Interleukin-1 beta rapidly inhibits aortic endothelium-dependent relaxation by a DNA transcription-dependent mechanism

• Published in: Critical care medicine Vol. 31; no. 3; p. 910
• Main Authors: Loughrey, J P R, Laffey, J G, Moore, B J, Lynch, F, Boylan, J F, McLoughlin, P
• Format: Journal Article
• Language: English
• Published: United States 01.03.2003
• Subjects: Acetylcholine - immunology; Acetylcholine - pharmacology; Adrenergic alpha-Agonists - immunology; Adrenergic alpha-Agonists - pharmacology; Animals; Aorta, Thoracic - drug effects; Aorta, Thoracic - immunology; Aorta, Thoracic - physiopathology; Dactinomycin - immunology; Dactinomycin - pharmacology; Disease Models, Animal; DNA; Endothelium, Vascular - drug effects; Endothelium, Vascular - immunology; Endothelium, Vascular - physiopathology; In Vitro Techniques; Interleukin-1 - immunology; Interleukin-1 - pharmacology; Male; Nitroprusside - pharmacology; Phenylephrine - immunology; Phenylephrine - pharmacology; Random Allocation; Rats; Rats, Sprague-Dawley; Sepsis - immunology; Sepsis - physiopathology; Transcription, Genetic - drug effects; Transcription, Genetic - physiology; Vasoconstrictor Agents - immunology; Vasoconstrictor Agents - pharmacology; Vasodilation - drug effects; Vasodilation - immunology; Vasodilator Agents - immunology; Vasodilator Agents - pharmacology
• ISSN: 0090-3493
• DOI: 10.1097/01.CCM.0000053516.15727.E5

This study examined the effects of interleukin-1 beta on isometric tension development and relaxation in isolated rat aortic rings in response to the alpha-1 adrenergic agonist phenylephrine, the endothelium-dependent vasodilator acetylcholine, and the endothelium-independent vasodilator sodium nitroprusside.
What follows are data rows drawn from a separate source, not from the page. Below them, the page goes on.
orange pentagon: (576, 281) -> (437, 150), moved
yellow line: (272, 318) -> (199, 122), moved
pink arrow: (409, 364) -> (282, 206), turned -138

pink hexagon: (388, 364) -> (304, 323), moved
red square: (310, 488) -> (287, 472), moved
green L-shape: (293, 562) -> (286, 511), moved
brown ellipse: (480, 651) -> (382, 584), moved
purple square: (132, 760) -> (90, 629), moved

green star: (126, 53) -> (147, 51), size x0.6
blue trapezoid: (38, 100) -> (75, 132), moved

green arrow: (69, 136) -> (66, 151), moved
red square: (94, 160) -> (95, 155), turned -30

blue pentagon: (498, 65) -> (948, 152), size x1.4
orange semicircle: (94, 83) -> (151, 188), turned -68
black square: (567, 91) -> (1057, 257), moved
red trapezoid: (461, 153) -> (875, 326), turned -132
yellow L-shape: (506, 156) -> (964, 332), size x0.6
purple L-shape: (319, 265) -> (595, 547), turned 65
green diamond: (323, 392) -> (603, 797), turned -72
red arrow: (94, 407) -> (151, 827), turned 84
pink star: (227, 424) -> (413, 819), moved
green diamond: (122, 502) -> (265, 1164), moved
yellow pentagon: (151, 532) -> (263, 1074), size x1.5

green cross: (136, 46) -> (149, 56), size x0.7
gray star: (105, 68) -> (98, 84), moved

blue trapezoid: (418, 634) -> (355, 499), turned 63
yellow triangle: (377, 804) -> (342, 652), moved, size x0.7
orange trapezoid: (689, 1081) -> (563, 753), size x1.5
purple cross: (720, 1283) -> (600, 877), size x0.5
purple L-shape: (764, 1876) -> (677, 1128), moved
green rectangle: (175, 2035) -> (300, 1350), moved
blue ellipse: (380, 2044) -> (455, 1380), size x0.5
Randomized, controlled, paired design. Animal laboratory within a university department of physiology. SUBJECTS Paired aortic thoracic aortic rings from specific pathogen-free Sprague-Dawley rats. Series I examined the potential for interleukin-1 beta to cause early arterial endothelial dysfunction. Paired aortic rings were incubated for 2 hrs with interleukin-1 beta or vehicle. Series II examined the potential for inhibition of DNA transcription to attenuate interleukin-1 beta-mediated endothelial dysfunction. Paired rings received either dactinomycin or vehicle before interleukin-1 beta incubation. Series III quantified the degree to which inhibition of DNA transcription inhibited early interleukin-1 beta-mediated endothelial dysfunction. Paired rings received either dactinomycin pretreatment followed by interleukin-1 beta incubation, or pretreatment and incubation with inert vehicles. Series IV assessed the effects of interleukin-1 beta on responsiveness to an exogenous nitric oxide donor, sodium nitroprusside, in the presence of the nitric oxide synthesis inhibitor N omega-nitro-L-arginine methyl ester. Incubation with interleukin-1 beta for 2 hrs had no effect on contractile response but attenuated endothelium-dependent relaxation significantly relative to control. Dactinomycin pretreatment inhibited early interleukin-1 beta-mediated endothelial dysfunction. The combination of interleukin-1 beta and dactinomycin produced effects on endothelium-dependent relaxation that were not different from that seen in rings not exposed to interleukin-1 beta. Interleukin-1 beta attenuated responsiveness to sodium nitroprusside relative to control. Interleukin-1 beta causes an early impairment of endothelium-dependent vasorelaxation with an onset that precedes its effects on systemic contractility. This impairment occurs via a mechanism that is wholly or predominantly dependent on DNA transcription. The altered vasorelaxation induced by interleukin-1 beta is at least partly mediated by a reduction in nitric oxide responsiveness.